Work to complete: Write out all the records exactly, and keep any images out.

Material for this task:

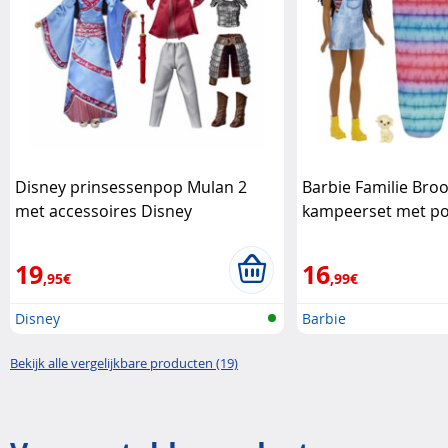
Disney prinsessenpop Mulan 2
Barbie Familie Broo
met accessoires Disney
kampeerset met p
accessoires Barbie
19
16
,95€
,99€
Disney
Barbie
Bekijk alle vergelijkbare producten (19)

Written response:
Disney prinsessenpop Mulan 2
Barbie Familie Broo
met accessoires Disney
kampeerset met p
accessoires Barbie
19
16
,95€
,99€
Disney
Barbie
Bekijk alle vergelijkbare producten (19)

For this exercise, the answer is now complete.